Raul Delga Delgadillo, a soon to be senior this fall at Bourns College of Engineering at the University of California, Riverside, has learned he will receive a $15,000 grant from the Environmental Protection Agency (EPA. The award is a result of his entry in the national sustainable design competition for his idea to capture energy from ocean currents.
Delgadillo will now build a small-scale turbine and buoy system and test it in a flow tank to determine the best way to maximize energy extraction. He expects the system will provide as much energy as an average wind turbine. The U.S. Department of Energy (DOE) believes wave and tidal energy, combined with other water-powered sources, could provide up to 15 percent of the country’s electricity by 2030.
“The ocean remains an untapped frontier as a renewable energy source,” Delgadillo said. “I’m hoping to change that.”

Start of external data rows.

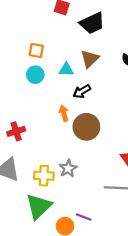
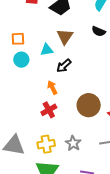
brown circle: (86, 127) -> (89, 105), moved
red cross: (16, 131) -> (49, 110), moved
gray star: (68, 168) -> (73, 143), moved

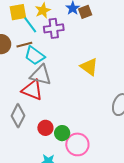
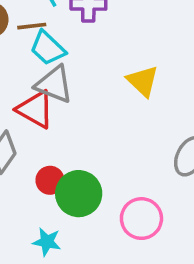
green circle: (62, 133) -> (79, 194), size x1.6
pink circle: (77, 144) -> (141, 219), moved

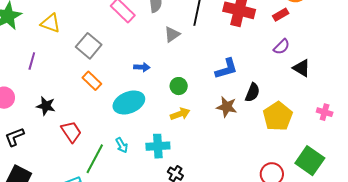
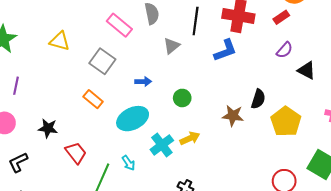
yellow triangle: (51, 23) -> (60, 41), moved
gray square: (89, 46) -> (102, 61), moved
purple line: (32, 61) -> (16, 86), moved
blue L-shape: (226, 69) -> (225, 50), moved
yellow arrow: (180, 114) -> (190, 138), moved
cyan cross: (158, 146) -> (162, 145), moved, turned -30

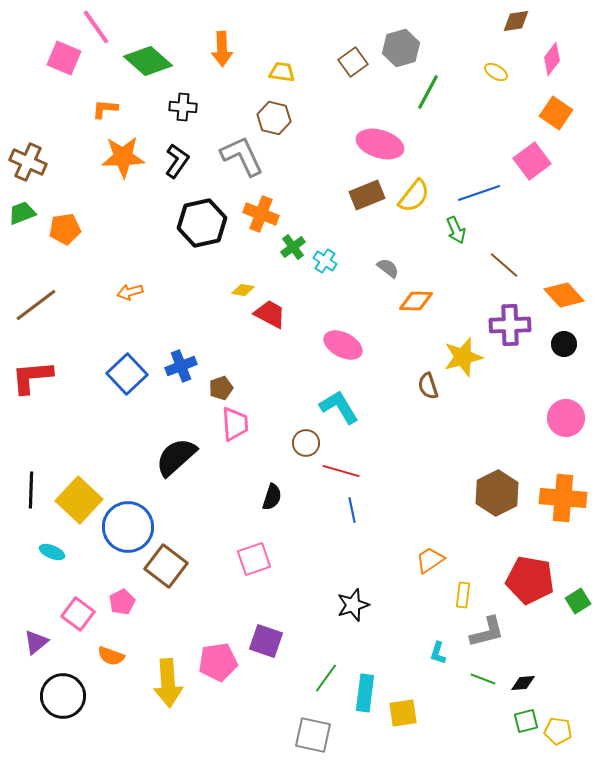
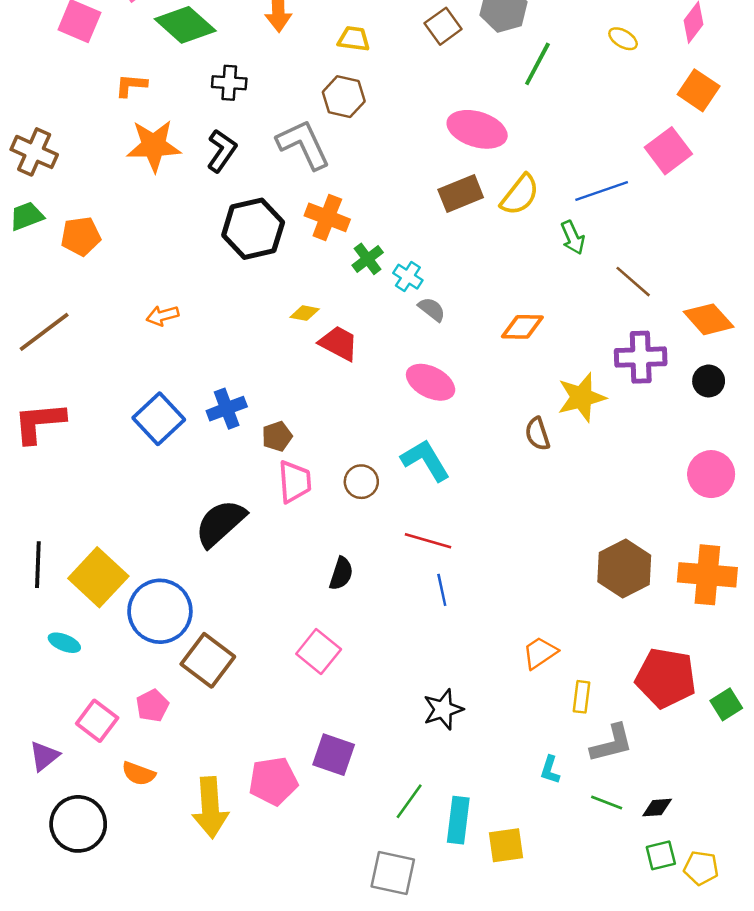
gray semicircle: (388, 268) -> (432, 309), moved
brown circle: (306, 443) -> (361, 482), moved
pink square: (254, 559) -> (319, 652), turned -32

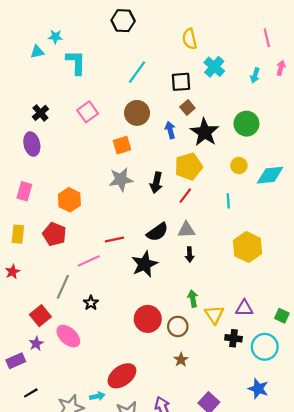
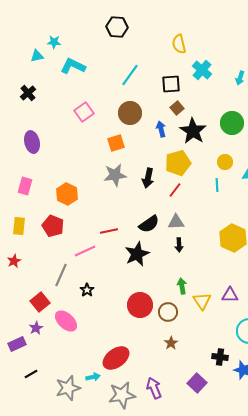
cyan L-shape: (76, 62) -> (73, 66), turned -65
black cross: (40, 113) -> (28, 93), moved
cyan line: (228, 201) -> (217, 185), moved
black cross: (234, 338) -> (220, 357), moved

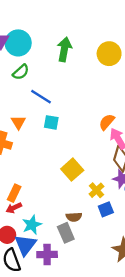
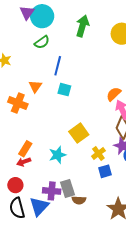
blue line: (41, 97) -> (58, 66), turned 66
brown semicircle: (74, 217) -> (79, 200), moved
cyan star: (32, 225) -> (57, 155), moved
blue triangle: (25, 245) -> (39, 206), moved
purple cross: (47, 254) -> (52, 191), moved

The idea for the EPA P3: People, Prosperity and the Planet Student Design Competition for Sustainability entry came out of project for the Sustainable Product Design course. Delgadillo’s project proposes several innovative designs: the buoy, which will allow the device to move around until an optimum location is found, and the telescoping feature on the turbine, which allows it to vary in height and remain stationary if waves are present. Current proposals to harness energy from ocean currents require the turbine be anchored to the ocean floor using cables or rigid supports. This adds a significant cost, disrupts the environment because the ocean floor needs to excavated and limits the mobility of the turbine.
Delgadillo expects several challenges, including varying flow rates from ocean currents due to seasonal fluctuations; the fact that depth and contours of ocean floors can affect ocean currents; and avoiding harming marine life.
In the coming months, Delgadillo will perform experiments in a flow tank in the lab of Marco Princevac, an associate professor of mechanical engineering. He will then use the data he gathers to write a proposal for a second round of funding, for $90,000, from the EPA. He will find out in spring 2014 whether he receives that money, which would allow him to take the design to a real world application.